──────── Task material ────────

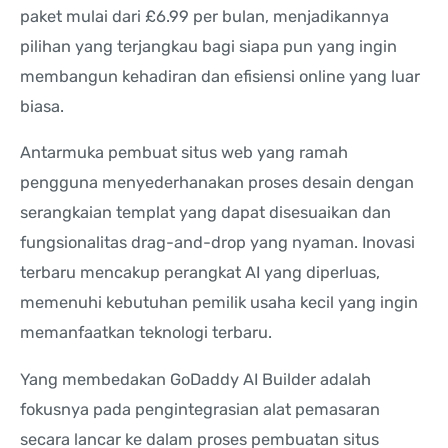
paket mulai dari £6.99 per bulan, menjadikannya
pilihan yang terjangkau bagi siapa pun yang ingin
membangun kehadiran dan efisiensi online yang luar
biasa.
Antarmuka pembuat situs web yang ramah
pengguna menyederhanakan proses desain dengan
serangkaian templat yang dapat disesuaikan dan
fungsionalitas drag-and-drop yang nyaman. Inovasi
terbaru mencakup perangkat AI yang diperluas,
memenuhi kebutuhan pemilik usaha kecil yang ingin
memanfaatkan teknologi terbaru.
Yang membedakan GoDaddy AI Builder adalah
fokusnya pada pengintegrasian alat pemasaran
secara lancar ke dalam proses pembuatan situs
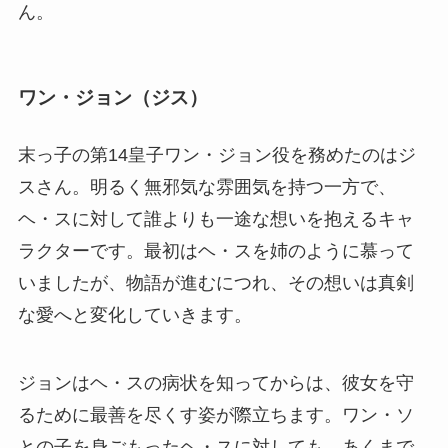
ん。
ワン・ジョン（ジス）
末っ子の第14皇子ワン・ジョン役を務めたのはジ
スさん。明るく無邪気な雰囲気を持つ一方で、
ヘ・スに対して誰よりも一途な想いを抱えるキャ
ラクターです。最初はヘ・スを姉のように慕って
いましたが、物語が進むにつれ、その想いは真剣
な愛へと変化していきます。
ジョンはヘ・スの病状を知ってからは、彼女を守
るために最善を尽くす姿が際立ちます。ワン・ソ
との子を身ごもったヘ・スに対しても、あくまで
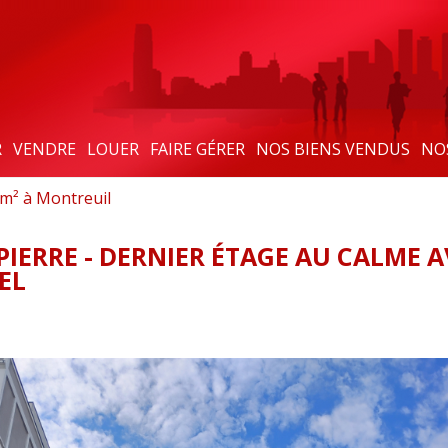
R
VENDRE
LOUER
FAIRE GÉRER
NOS BIENS VENDUS
NO
m² à Montreuil
IERRE - DERNIER ÉTAGE AU CALME A
EL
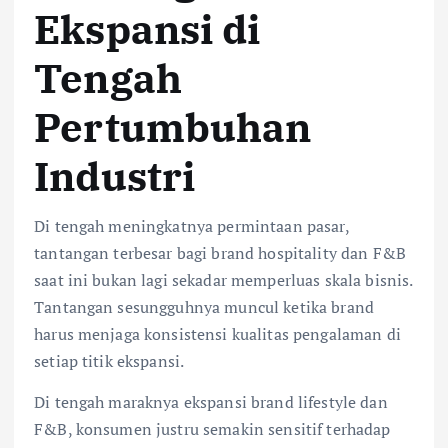
Ekspansi di
Tengah
Pertumbuhan
Industri
Di tengah meningkatnya permintaan pasar,
tantangan terbesar bagi brand hospitality dan F&B
saat ini bukan lagi sekadar memperluas skala bisnis.
Tantangan sesungguhnya muncul ketika brand
harus menjaga konsistensi kualitas pengalaman di
setiap titik ekspansi.
Di tengah maraknya ekspansi brand lifestyle dan
F&B, konsumen justru semakin sensitif terhadap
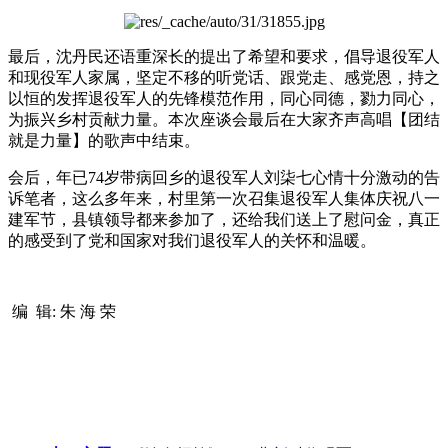
最后，沈丹民还语重深长的提出了希望和要求，倡导退役军人
和现役军人家属，坚定不移的听党话、跟党走、感党恩，持之
以恒的发挥退役军人的先锋模范作用，同心同德，勠力同心，
为振兴乡村贡献力量。本次座谈会最后在大家齐声高唱【团结
就是力量】的歌声中结束。
会后，年已74岁带病回乡的退役军人刘柒七心情十分激动的告
诉笔者，这么多年来，村里第一次召集退役军人集体庆祝八一
建军节，县镇领导都来参加了，还给我们送上了慰问金，真正
的感受到了党和国家对我们退役军人的关怀和温暖。
编 辑: 朱 海 荣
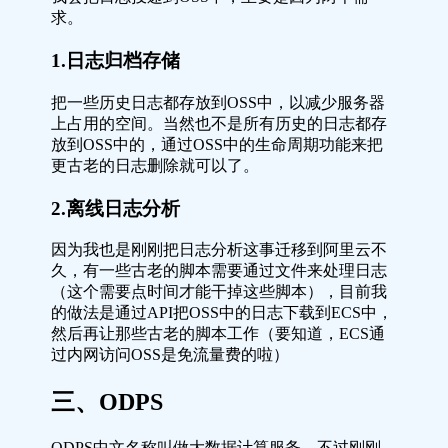
求。
1.日志归档存储
把一些历史日志都存放到OSS中，以减少服务器
上占用的空间。当然也不是所有历史的日志都存
放到OSS中的，通过OSS中的生命周期功能来把
更古老的日志删除就可以了。
2.离线日志分析
因为我也是刚刚把日志分析这事迁移到阿里云不
久，有一些古老的脚本需要通过文件来处理日志
（这个需要点时间才能干掉这些脚本），目前我
的做法是通过API把OSS中的日志下载到ECS中，
然后再让那些古老的脚本工作（要知道，ECS通
过内网访问OSS是免流量费的啦）
三、ODPS
ODPS中文名称叫做大数据计算服务，不过刚刚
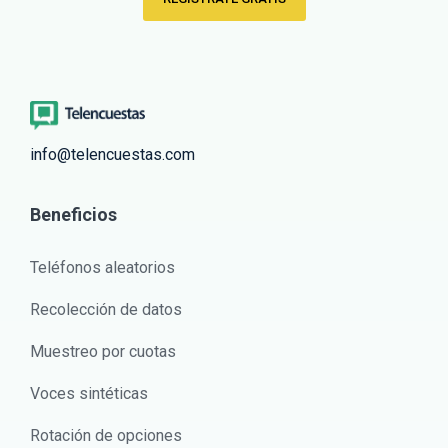
info@telencuestas.com
Beneficios
Teléfonos aleatorios
Recolección de datos
Muestreo por cuotas
Voces sintéticas
Rotación de opciones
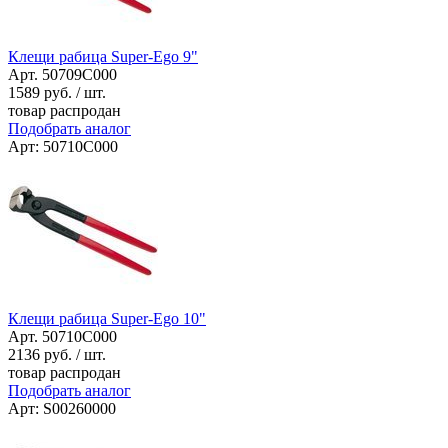
Клещи рабица Super-Ego 9"
Арт. 50709C000
1589
руб. / шт.
товар распродан
Подобрать аналог
Арт: 50710C000
Клещи рабица Super-Ego 10"
Арт. 50710C000
2136
руб. / шт.
товар распродан
Подобрать аналог
Арт: S00260000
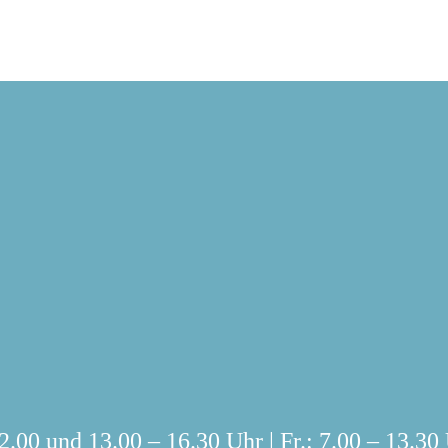
info@selting-coesfeld.de
.00 und 13.00 – 16.30 Uhr | Fr.: 7.00 – 13.30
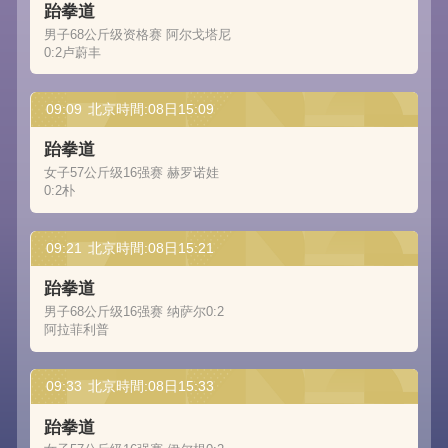
跆拳道
男子68公斤级资格赛 阿尔戈塔尼
0:2卢蔚丰
09:09
北京時間:08日15:09
跆拳道
女子57公斤级16强赛 赫罗诺娃
0:2朴
09:21
北京時間:08日15:21
跆拳道
男子68公斤级16强赛 纳萨尔0:2
阿拉菲利普
09:33
北京時間:08日15:33
跆拳道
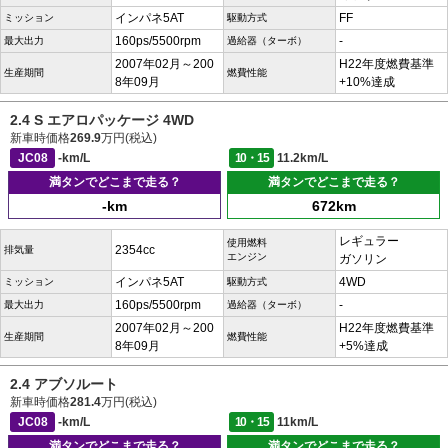
インパネ5AT
FF
ミッション
駆動方式
160ps/5500rpm
-
最大出力
過給器（ターボ）
2007年02月～200
H22年度燃費基準
生産期間
燃費性能
8年09月
+10%達成
2.4 S エアロパッケージ 4WD
新車時価格
269.9
万円(税込)
JC08
-km/L
10・15
11.2km/L
満タンでどこまで走る？
満タンでどこまで走る？
-km
672km
レギュラー
使用燃料
2354cc
排気量
エンジン
ガソリン
インパネ5AT
4WD
ミッション
駆動方式
160ps/5500rpm
-
最大出力
過給器（ターボ）
2007年02月～200
H22年度燃費基準
生産期間
燃費性能
8年09月
+5%達成
2.4 アブソルート
新車時価格
281.4
万円(税込)
JC08
-km/L
10・15
11km/L
満タンでどこまで走る？
満タンでどこまで走る？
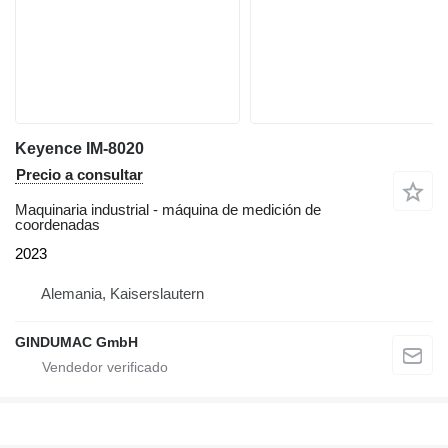
Keyence IM-8020
Precio a consultar
Maquinaria industrial - máquina de medición de
coordenadas
2023
Alemania, Kaiserslautern
GINDUMAC GmbH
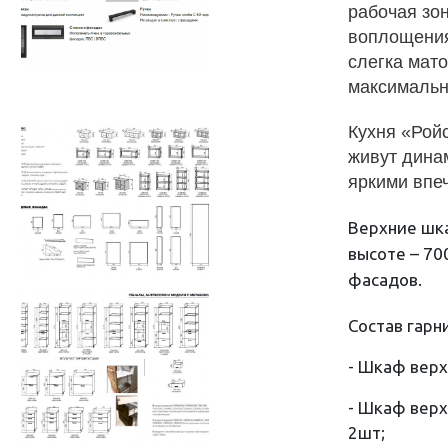
рабочая зон
воплощения
слегка мато
максимальн
Кухня «Рой
живут дина
яркими впе
Верхние шка
высоте – 70
фасадов.
Состав гарн
- Шкаф верх
- Шкаф верх
2шт;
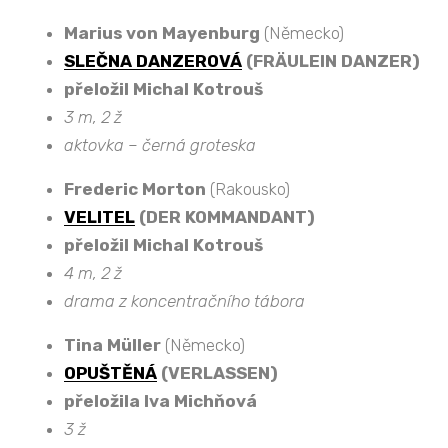
Marius von Mayenburg
(Německo)
SLEČNA DANZEROVÁ
(FRÄULEIN DANZER)
přeložil Michal Kotrouš
3 m, 2 ž
aktovka – černá groteska
Frederic Morton
(Rakousko)
VELITEL
(DER KOMMANDANT)
přeložil Michal Kotrouš
4 m, 2 ž
drama z koncentračního tábora
Tina Müller
(Německo)
OPUŠTĚNÁ
(VERLASSEN)
přeložila Iva Michňová
3 ž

────────

◆ Your task: Please return the data above exactly as it stands from the line with "serangkaian templat yang" to the line with "久，有一些古老的脚本需要通过文件来处理日志", keeping both of those lines but none of the pictures.

◆ Answer space:
serangkaian templat yang dapat disesuaikan dan
fungsionalitas drag-and-drop yang nyaman. Inovasi
terbaru mencakup perangkat AI yang diperluas,
memenuhi kebutuhan pemilik usaha kecil yang ingin
memanfaatkan teknologi terbaru.
Yang membedakan GoDaddy AI Builder adalah
fokusnya pada pengintegrasian alat pemasaran
secara lancar ke dalam proses pembuatan situs
ん。
ワン・ジョン（ジス）
末っ子の第14皇子ワン・ジョン役を務めたのはジ
スさん。明るく無邪気な雰囲気を持つ一方で、
ヘ・スに対して誰よりも一途な想いを抱えるキャ
ラクターです。最初はヘ・スを姉のように慕って
いましたが、物語が進むにつれ、その想いは真剣
な愛へと変化していきます。
ジョンはヘ・スの病状を知ってからは、彼女を守
るために最善を尽くす姿が際立ちます。ワン・ソ
との子を身ごもったヘ・スに対しても、あくまで
R
VENDRE
LOUER
FAIRE GÉRER
NOS BIENS VENDUS
NO
m² à Montreuil
IERRE - DERNIER ÉTAGE AU CALME A
EL
Ekspansi di
Tengah
Pertumbuhan
Industri
Di tengah meningkatnya permintaan pasar,
tantangan terbesar bagi brand hospitality dan F&B
saat ini bukan lagi sekadar memperluas skala bisnis.
Tantangan sesungguhnya muncul ketika brand
harus menjaga konsistensi kualitas pengalaman di
setiap titik ekspansi.
Di tengah maraknya ekspansi brand lifestyle dan
F&B, konsumen justru semakin sensitif terhadap
最后，沈丹民还语重深长的提出了希望和要求，倡导退役军人
和现役军人家属，坚定不移的听党话、跟党走、感党恩，持之
以恒的发挥退役军人的先锋模范作用，同心同德，勠力同心，
为振兴乡村贡献力量。本次座谈会最后在大家齐声高唱【团结
就是力量】的歌声中结束。
会后，年已74岁带病回乡的退役军人刘柒七心情十分激动的告
诉笔者，这么多年来，村里第一次召集退役军人集体庆祝八一
建军节，县镇领导都来参加了，还给我们送上了慰问金，真正
的感受到了党和国家对我们退役军人的关怀和温暖。
编 辑: 朱 海 荣
求。
1.日志归档存储
把一些历史日志都存放到OSS中，以减少服务器
上占用的空间。当然也不是所有历史的日志都存
放到OSS中的，通过OSS中的生命周期功能来把
更古老的日志删除就可以了。
2.离线日志分析
因为我也是刚刚把日志分析这事迁移到阿里云不
久，有一些古老的脚本需要通过文件来处理日志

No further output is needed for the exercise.